What could make more sense than a spa at a ski resort? After a long day of muscle straining and exertion, a massage or treatment would be the ideal route to relaxation.

It's no wonder, then, that spas at ski resorts are proliferating. Many offer not only massages and treatments but a variety of health and wellness activities.

"It was the spa that put us on the map," says Gayle Brady, director of the 4,200-square-foot spa at the Peaks Resort & Spa in Telluride, Colo., which opened five years ago.

Brady says the spa phenomenon is one of the ways in which ski resorts have changed to accommodate the average guest, who skis only three or four days out of a week's holiday.

Also of recent vintage at the Peaks is a program called the Next Level, which set aside one 16-room floor for guests who are focusing on spa treatments. They have 24-hour key access to the spa, a refreshment area, a meditation deck and such in-room spa amenities as massage tables, foot massagers, wellness tapes and books, purified water and fresh flowers. Says Brady, "This way they don't get lost in the shuffle and get to meet other people with similar interests."

Not all spa treatments are commissionable; it depends on resort policy and whether the treatments are part of a package.
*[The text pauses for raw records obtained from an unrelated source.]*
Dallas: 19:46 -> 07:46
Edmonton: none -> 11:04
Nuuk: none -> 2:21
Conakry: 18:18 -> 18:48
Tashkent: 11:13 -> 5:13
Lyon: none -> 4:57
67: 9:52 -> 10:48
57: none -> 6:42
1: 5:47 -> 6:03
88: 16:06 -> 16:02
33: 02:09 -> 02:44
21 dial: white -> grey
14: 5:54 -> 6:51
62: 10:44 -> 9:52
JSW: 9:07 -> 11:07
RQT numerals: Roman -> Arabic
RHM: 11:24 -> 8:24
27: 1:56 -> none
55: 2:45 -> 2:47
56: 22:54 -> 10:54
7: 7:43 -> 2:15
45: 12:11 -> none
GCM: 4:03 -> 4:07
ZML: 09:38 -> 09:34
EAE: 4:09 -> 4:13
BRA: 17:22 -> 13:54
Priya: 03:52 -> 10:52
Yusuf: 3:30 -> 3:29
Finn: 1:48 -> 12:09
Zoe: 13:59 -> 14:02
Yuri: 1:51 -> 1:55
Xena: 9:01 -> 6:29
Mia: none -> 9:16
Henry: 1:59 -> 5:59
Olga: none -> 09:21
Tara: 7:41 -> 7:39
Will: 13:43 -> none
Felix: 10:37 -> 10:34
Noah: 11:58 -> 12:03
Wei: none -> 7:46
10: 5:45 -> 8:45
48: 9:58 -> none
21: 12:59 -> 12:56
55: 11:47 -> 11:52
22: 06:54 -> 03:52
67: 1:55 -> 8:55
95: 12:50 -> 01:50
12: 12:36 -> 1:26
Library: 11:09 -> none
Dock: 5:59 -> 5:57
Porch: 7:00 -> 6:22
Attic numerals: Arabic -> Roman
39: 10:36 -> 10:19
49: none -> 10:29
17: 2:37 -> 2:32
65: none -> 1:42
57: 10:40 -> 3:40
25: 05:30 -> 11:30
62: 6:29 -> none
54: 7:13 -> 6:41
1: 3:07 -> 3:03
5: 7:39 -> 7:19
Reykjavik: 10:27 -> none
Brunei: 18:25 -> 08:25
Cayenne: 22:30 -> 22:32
Agents should call individual resorts for their policies.

Brady says agents should let clients talk directly to someone at the spa to make sure they get what they want, and that all appointments should be made in advance. Most people want their massage at 4 p.m. but if they wait until you get to the resort, you won't get that appointment, Brady says.

Now that it is becoming part of the Grand Bay chain, the upscale brand for the Patriot-American hotel group, there will be further changes at the Peaks, since all Grand Bay properties will incorporate Golden Door spas. For the Peaks, that will mean the introduction of Asian-style treatments and physical changes.

The newest Spa Finder directory lists a number of downhill resorts in North America that feature spas, including:

  • Banff Springs Hotel (Alberta): The Solace Spa is another well-known ski resort spa, notable for its cascading waterfalls and grand fireplace.
  • The Lodge & Spa at Breckenridge (Colorado): Aside from the usual, this spa has been expanded to include treatments like acupuncture and Taoist healing arts.
  • Cordillera (Colorado): With just 56 rooms, the spa here offers more than 35 treatments, as well as fitness classes, weight training and meditation.
  • The Cliff Spa at Snowbird (Utah): Perched on top of the lodge, this spa offers 20 individualized treatment rooms, a lap pool, solarium and a wide variety of beauty treatments.
  • Vatra Mountain Valley (New York): Minutes from popular Hunter Mountain skiing, this resort is distinguished by its relatively inexpensive rates, emphasis on relaxation and theme weeks, such as mother and daughter week, etc.
  • Vail Cascade Hotel and Club (Colorado): Creative treatments like a Papaya Mint Rejuvenating Facial and Apres Sport Massage distinguish this spa. The Cascade Club here is the official conditioning site of the U.S. Ski Team.
  • Topnotch Resort & Spa (Vermont): The spa features a 60-foot indoor pool; a 12-foot whirlpool bath with cascading hydro-massage waterfalls, and professional health services like fitness assessments.